### Task brief
Only the lines in the entries below from the line with "ser shall be" to the line with "balancing Brett Dashevsky, the", both included, belong in the answer, transcribed exactly and without pictures.
==*==
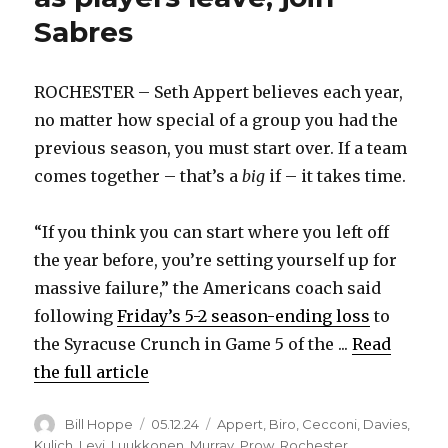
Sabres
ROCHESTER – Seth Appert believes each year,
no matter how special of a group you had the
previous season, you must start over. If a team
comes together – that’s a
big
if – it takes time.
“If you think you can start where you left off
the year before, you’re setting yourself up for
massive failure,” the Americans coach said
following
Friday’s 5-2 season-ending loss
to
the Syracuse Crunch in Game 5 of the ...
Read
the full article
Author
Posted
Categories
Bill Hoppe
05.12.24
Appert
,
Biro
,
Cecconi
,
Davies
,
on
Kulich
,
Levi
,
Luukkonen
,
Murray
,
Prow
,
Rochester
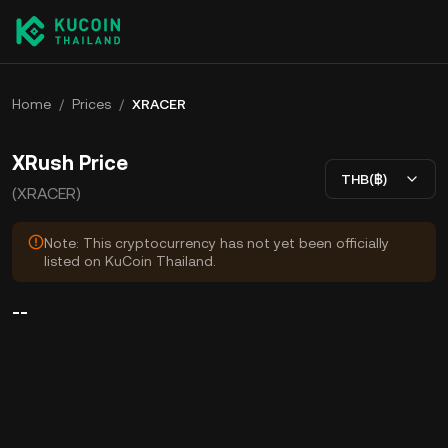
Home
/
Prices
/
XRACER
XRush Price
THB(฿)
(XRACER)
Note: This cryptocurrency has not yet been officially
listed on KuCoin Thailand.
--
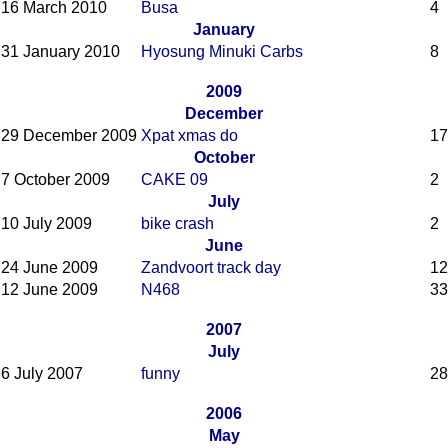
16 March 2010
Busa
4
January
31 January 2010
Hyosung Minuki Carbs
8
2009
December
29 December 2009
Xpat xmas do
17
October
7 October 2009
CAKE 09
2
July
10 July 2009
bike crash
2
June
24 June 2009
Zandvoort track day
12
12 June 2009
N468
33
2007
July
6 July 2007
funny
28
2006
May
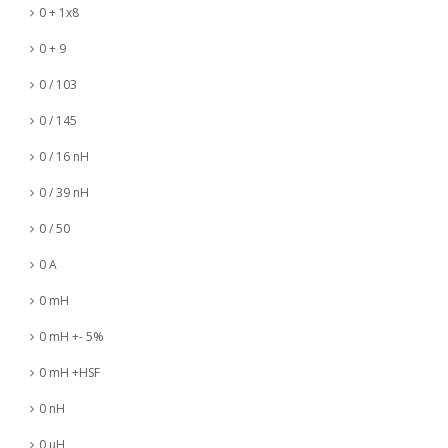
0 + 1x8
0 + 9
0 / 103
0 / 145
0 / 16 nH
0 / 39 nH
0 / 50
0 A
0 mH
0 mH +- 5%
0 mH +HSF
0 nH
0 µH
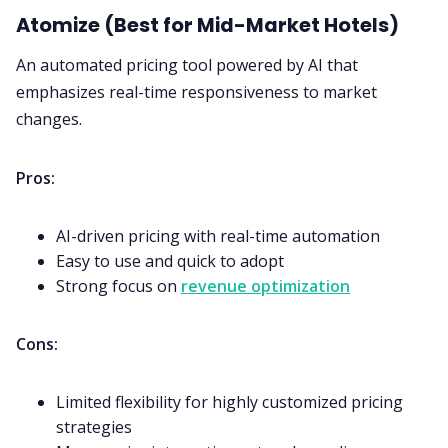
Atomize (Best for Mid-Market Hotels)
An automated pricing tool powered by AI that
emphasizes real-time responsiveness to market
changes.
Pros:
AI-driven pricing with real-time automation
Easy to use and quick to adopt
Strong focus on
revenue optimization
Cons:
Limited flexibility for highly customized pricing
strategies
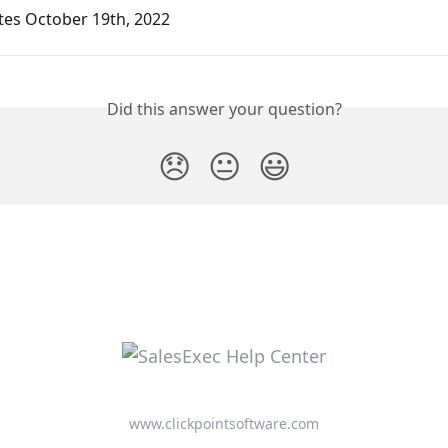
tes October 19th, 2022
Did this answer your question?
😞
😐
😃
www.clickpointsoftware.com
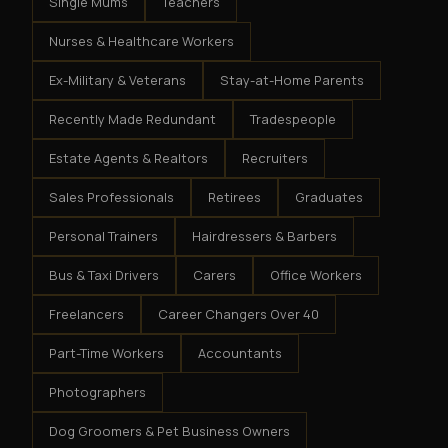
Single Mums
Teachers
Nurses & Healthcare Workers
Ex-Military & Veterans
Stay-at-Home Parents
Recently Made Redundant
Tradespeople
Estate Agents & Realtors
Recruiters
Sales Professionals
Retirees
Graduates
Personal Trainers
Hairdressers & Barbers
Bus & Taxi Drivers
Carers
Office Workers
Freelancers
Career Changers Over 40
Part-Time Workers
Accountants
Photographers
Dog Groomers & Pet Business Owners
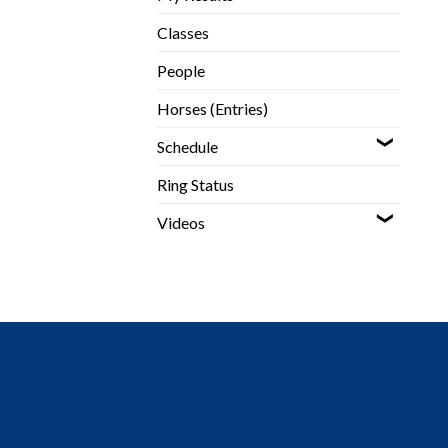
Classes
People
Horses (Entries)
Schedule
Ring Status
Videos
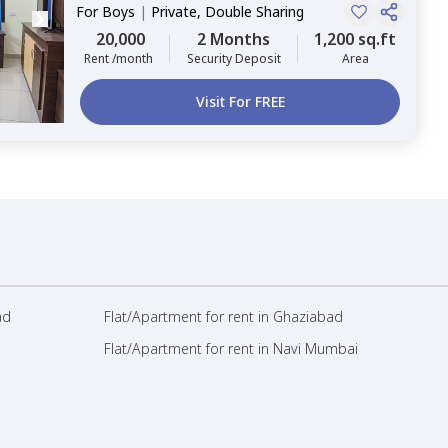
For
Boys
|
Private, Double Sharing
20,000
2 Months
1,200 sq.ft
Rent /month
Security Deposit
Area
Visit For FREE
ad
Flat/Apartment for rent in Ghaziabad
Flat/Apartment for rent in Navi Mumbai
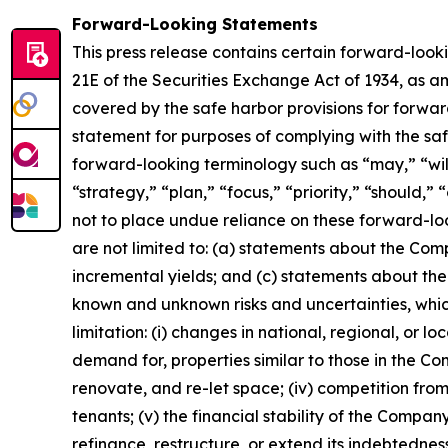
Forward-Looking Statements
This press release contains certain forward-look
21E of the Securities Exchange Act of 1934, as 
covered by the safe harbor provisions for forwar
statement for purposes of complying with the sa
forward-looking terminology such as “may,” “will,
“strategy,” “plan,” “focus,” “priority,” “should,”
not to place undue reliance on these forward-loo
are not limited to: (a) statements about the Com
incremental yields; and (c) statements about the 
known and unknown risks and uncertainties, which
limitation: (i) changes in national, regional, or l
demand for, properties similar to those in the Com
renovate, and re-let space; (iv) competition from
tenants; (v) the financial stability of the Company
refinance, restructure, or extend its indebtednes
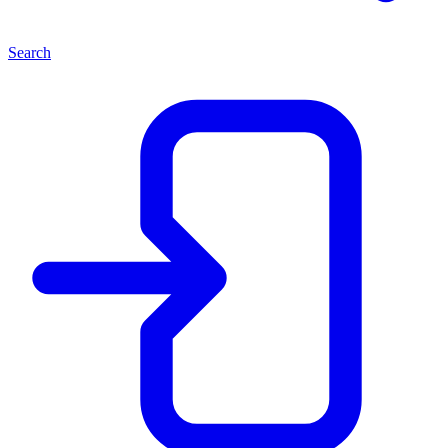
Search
==*==
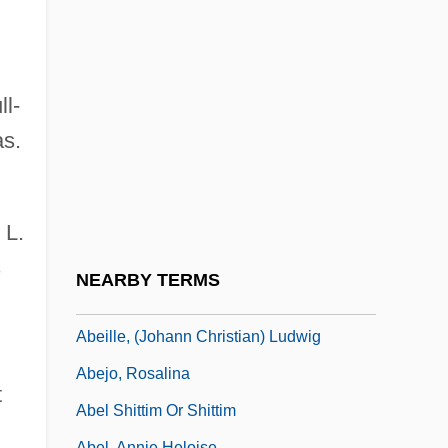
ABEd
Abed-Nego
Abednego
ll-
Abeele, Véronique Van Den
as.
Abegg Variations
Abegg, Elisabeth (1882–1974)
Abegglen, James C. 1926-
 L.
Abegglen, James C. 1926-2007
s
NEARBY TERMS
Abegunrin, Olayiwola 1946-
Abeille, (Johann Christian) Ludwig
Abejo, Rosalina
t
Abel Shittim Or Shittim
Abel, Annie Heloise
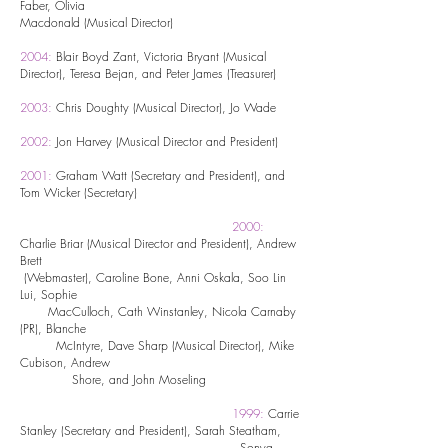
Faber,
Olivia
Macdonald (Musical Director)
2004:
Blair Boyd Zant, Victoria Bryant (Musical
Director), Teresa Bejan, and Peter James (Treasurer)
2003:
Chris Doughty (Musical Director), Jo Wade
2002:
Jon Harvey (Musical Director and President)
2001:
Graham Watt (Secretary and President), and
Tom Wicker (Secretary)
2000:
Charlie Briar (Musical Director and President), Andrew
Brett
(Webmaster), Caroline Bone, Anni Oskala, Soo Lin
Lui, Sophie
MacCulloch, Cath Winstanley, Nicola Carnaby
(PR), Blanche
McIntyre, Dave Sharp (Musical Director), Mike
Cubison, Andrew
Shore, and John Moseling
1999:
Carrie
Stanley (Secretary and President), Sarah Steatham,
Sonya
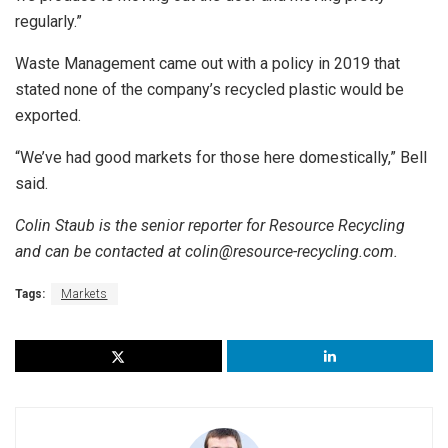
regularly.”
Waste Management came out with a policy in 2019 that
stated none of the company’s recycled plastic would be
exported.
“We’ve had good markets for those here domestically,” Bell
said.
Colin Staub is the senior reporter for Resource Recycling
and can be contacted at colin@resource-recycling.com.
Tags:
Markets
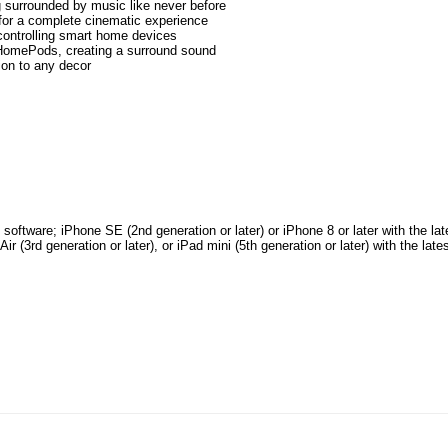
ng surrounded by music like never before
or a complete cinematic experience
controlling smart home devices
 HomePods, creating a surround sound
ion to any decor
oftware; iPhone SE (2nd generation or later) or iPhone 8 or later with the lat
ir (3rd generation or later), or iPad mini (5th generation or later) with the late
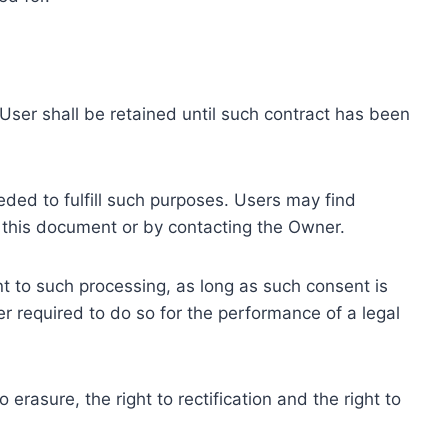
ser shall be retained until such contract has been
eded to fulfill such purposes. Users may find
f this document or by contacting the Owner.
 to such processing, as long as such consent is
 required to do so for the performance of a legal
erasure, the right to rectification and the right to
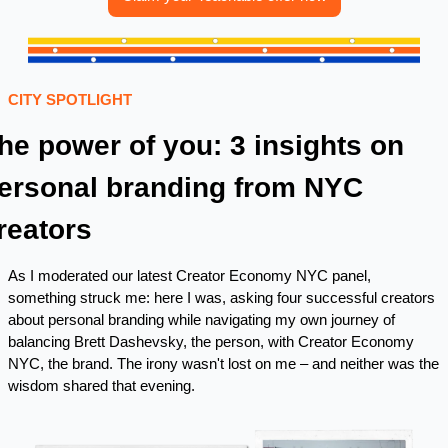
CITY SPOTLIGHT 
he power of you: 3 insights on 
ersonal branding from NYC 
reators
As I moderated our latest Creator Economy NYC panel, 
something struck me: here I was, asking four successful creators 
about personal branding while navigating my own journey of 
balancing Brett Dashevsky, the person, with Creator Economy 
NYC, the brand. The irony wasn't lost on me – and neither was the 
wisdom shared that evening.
==*==
### Task solution
ser shall be retained until such contract has been
eded to fulfill such purposes. Users may find
f this document or by contacting the Owner.
 to such processing, as long as such consent is
 required to do so for the performance of a legal
erasure, the right to rectification and the right to
CITY SPOTLIGHT 
he power of you: 3 insights on 
ersonal branding from NYC 
reators
As I moderated our latest Creator Economy NYC panel, 
something struck me: here I was, asking four successful creators 
about personal branding while navigating my own journey of 
balancing Brett Dashevsky, the person, with Creator Economy 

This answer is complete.